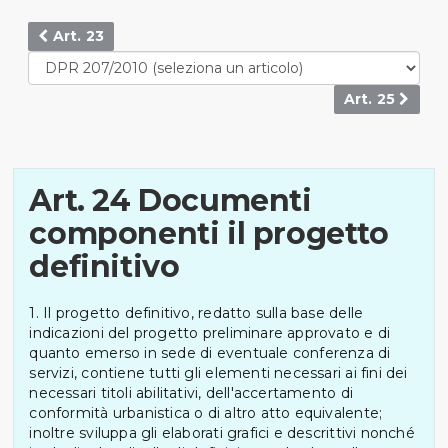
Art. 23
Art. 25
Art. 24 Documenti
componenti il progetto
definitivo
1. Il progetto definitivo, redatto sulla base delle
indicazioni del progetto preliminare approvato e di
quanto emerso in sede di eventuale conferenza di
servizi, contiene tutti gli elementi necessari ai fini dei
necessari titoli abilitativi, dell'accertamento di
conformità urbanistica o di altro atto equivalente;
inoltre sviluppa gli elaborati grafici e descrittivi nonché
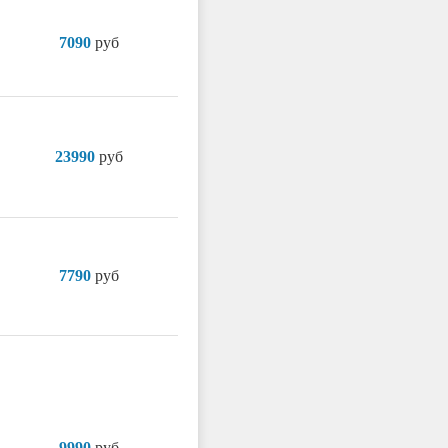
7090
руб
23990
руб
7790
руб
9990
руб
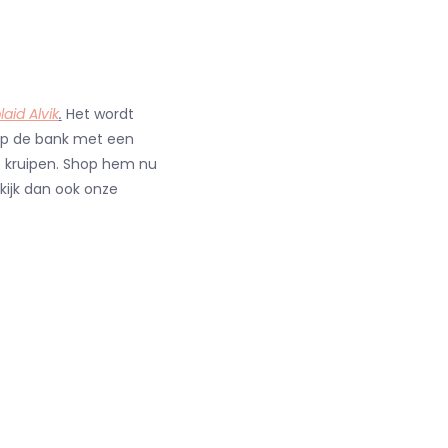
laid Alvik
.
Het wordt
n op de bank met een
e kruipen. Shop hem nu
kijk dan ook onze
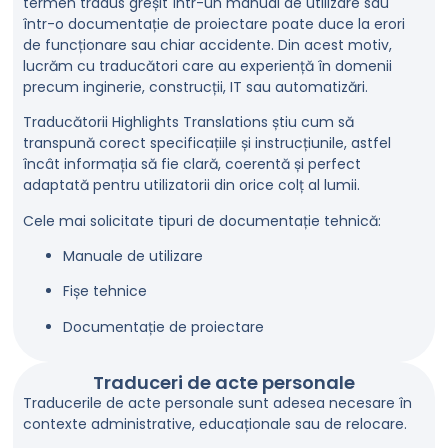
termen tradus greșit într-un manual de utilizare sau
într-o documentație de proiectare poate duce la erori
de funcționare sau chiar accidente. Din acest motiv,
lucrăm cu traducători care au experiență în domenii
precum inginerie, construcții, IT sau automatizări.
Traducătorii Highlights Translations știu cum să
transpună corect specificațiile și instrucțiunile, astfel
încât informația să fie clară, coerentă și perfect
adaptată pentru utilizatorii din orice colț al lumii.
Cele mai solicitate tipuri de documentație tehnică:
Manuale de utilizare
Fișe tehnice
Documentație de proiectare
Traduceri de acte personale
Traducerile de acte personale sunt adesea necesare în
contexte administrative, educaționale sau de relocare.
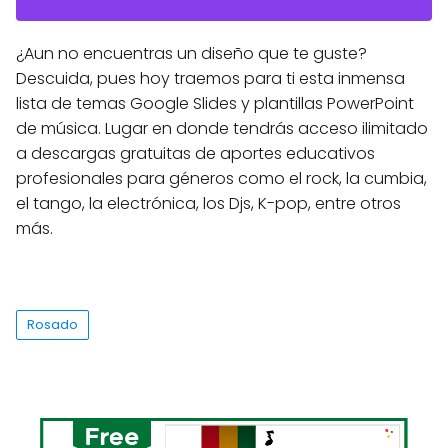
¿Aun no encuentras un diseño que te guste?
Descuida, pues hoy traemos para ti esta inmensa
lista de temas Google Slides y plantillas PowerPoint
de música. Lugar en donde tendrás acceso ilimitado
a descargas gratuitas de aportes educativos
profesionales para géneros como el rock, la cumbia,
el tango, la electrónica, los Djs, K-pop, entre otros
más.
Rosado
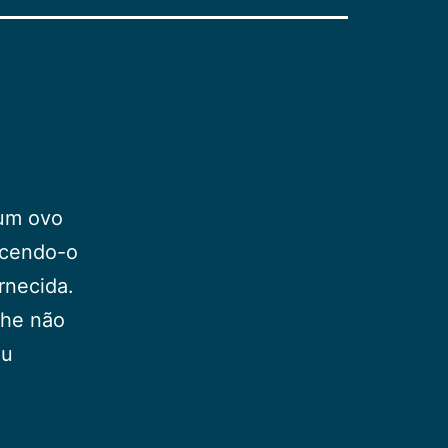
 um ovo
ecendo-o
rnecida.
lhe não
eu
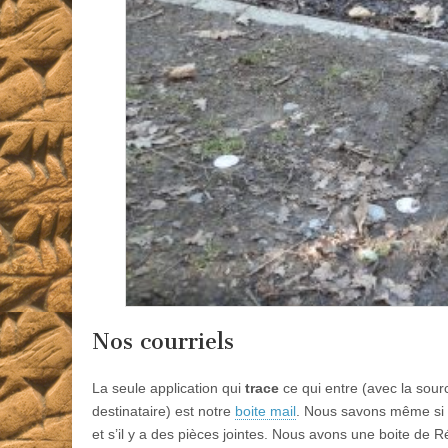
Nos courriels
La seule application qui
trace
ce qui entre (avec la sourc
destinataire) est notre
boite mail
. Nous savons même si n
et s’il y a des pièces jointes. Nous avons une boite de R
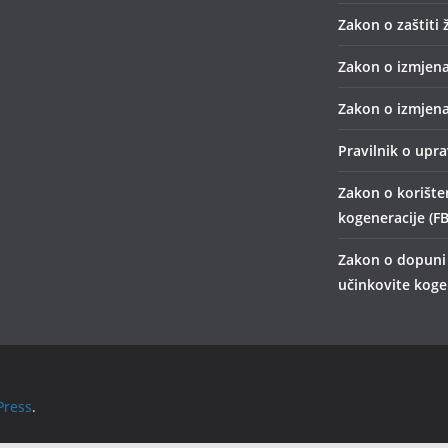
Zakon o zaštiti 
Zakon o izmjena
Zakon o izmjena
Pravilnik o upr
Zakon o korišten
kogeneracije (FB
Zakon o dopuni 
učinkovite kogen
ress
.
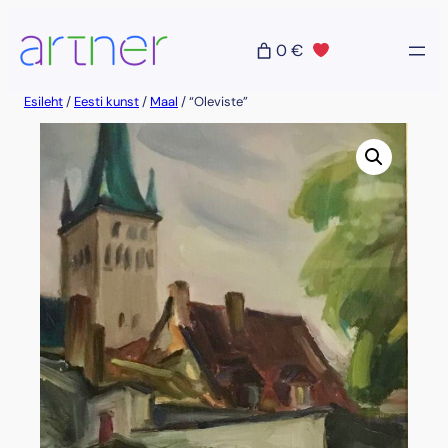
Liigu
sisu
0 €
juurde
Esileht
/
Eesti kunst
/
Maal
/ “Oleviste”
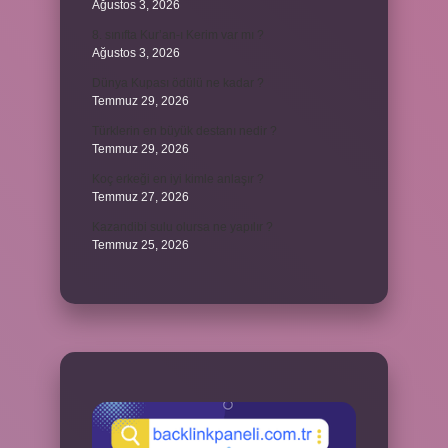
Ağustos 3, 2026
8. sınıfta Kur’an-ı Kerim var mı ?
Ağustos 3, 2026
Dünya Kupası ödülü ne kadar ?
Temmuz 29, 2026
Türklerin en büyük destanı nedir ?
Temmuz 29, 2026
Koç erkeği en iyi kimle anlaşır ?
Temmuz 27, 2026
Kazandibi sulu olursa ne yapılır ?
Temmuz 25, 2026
==
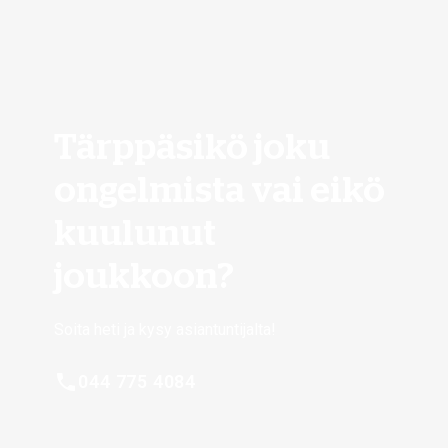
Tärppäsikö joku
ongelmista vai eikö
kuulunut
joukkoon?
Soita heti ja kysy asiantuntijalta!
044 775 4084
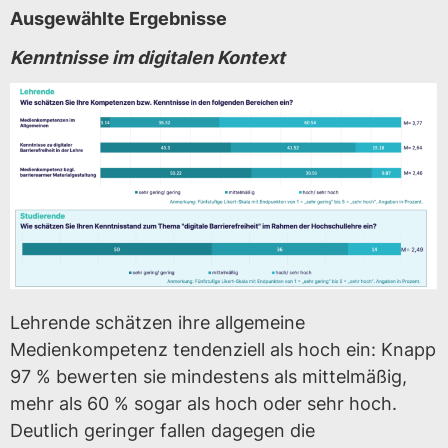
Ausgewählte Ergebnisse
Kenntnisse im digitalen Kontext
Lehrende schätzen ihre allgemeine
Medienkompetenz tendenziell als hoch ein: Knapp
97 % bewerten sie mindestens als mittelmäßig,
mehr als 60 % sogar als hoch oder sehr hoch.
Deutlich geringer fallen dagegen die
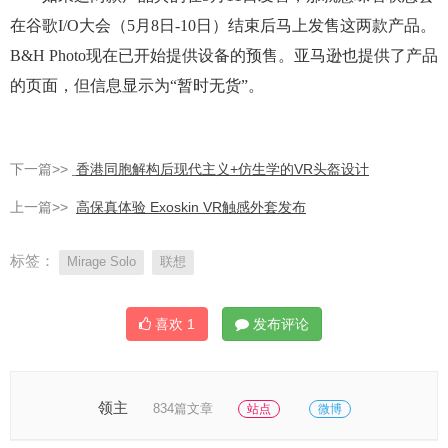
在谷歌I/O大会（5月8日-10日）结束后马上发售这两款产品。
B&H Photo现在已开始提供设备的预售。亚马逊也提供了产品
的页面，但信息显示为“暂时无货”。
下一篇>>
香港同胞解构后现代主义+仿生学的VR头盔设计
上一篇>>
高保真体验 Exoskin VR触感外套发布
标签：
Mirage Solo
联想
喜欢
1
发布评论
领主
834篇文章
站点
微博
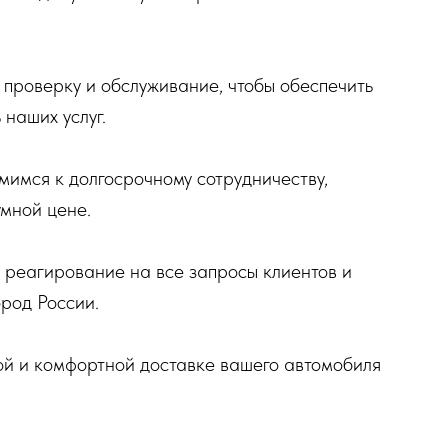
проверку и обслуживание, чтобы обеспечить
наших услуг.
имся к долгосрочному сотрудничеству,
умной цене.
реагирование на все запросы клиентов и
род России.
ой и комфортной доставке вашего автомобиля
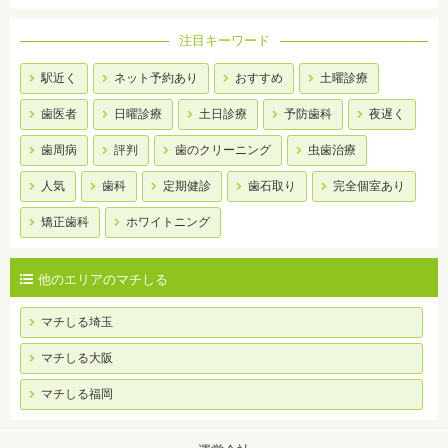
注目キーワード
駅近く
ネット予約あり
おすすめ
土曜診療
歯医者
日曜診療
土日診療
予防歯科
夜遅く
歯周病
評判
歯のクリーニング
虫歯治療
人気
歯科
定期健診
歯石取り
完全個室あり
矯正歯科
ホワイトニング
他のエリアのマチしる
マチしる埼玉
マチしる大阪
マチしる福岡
...
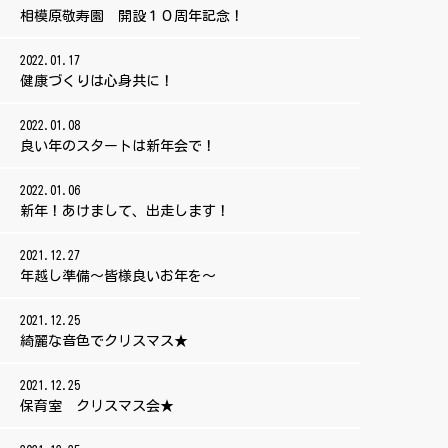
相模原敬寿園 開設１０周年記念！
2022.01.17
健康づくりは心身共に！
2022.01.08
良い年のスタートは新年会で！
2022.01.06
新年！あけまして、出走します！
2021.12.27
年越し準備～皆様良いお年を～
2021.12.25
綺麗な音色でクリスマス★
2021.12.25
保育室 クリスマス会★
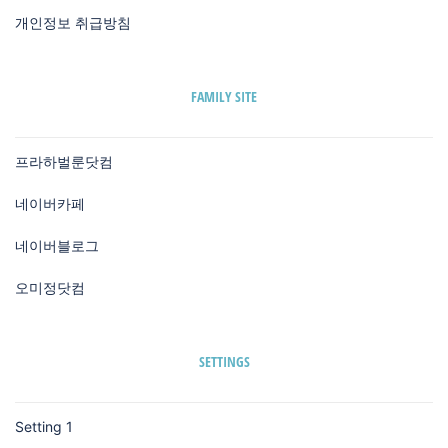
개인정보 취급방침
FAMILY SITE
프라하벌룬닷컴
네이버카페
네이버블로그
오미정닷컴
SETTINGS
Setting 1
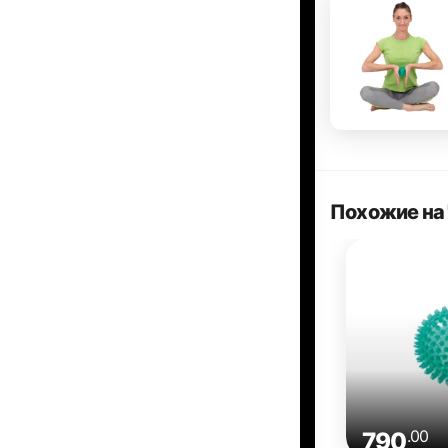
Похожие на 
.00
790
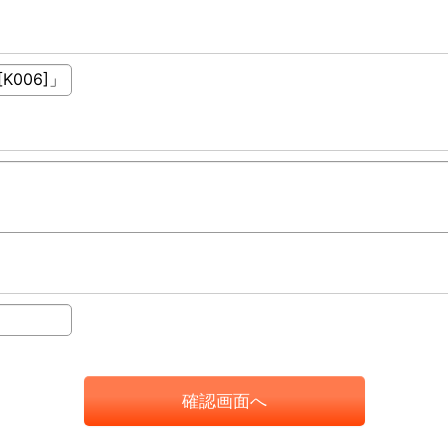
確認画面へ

TASK DIRECTIONS >> Above are the records; restate exactly the lines from the one containing "transpună corect specificațiile" through the one containing "Temmuz 25, 2026", keeping pictures out.

ANSWER SPACE >>
transpună corect specificațiile și instrucțiunile, astfel
încât informația să fie clară, coerentă și perfect
adaptată pentru utilizatorii din orice colț al lumii.
Cele mai solicitate tipuri de documentație tehnică:
Manuale de utilizare
Fișe tehnice
Documentație de proiectare
Traduceri de acte personale
Traducerile de acte personale sunt adesea necesare în
contexte administrative, educaționale sau de relocare.
¿Aun no encuentras un diseño que te guste?
Descuida, pues hoy traemos para ti esta inmensa
lista de temas Google Slides y plantillas PowerPoint
de música. Lugar en donde tendrás acceso ilimitado
a descargas gratuitas de aportes educativos
profesionales para géneros como el rock, la cumbia,
el tango, la electrónica, los Djs, K-pop, entre otros
más.
Rosado
 um ovo
ecendo-o
rnecida.
lhe não
eu
Nos courriels
La seule application qui
trace
ce qui entre (avec la sourc
destinataire) est notre
boite mail
. Nous savons même si n
et s’il y a des pièces jointes. Nous avons une boite de R
Zakon o zaštiti 
Zakon o izmjena
Zakon o izmjena
Pravilnik o upr
Zakon o korišten
kogeneracije (FB
Zakon o dopuni 
učinkovite kogen
ress
.
Liigu
sisu
0 €
juurde
Esileht
/
Eesti kunst
/
Maal
/ “Oleviste”
Ağustos 3, 2026
8. sınıfta Kur’an-ı Kerim var mı ?
Ağustos 3, 2026
Dünya Kupası ödülü ne kadar ?
Temmuz 29, 2026
Türklerin en büyük destanı nedir ?
Temmuz 29, 2026
Koç erkeği en iyi kimle anlaşır ?
Temmuz 27, 2026
Kazandibi sulu olursa ne yapılır ?
Temmuz 25, 2026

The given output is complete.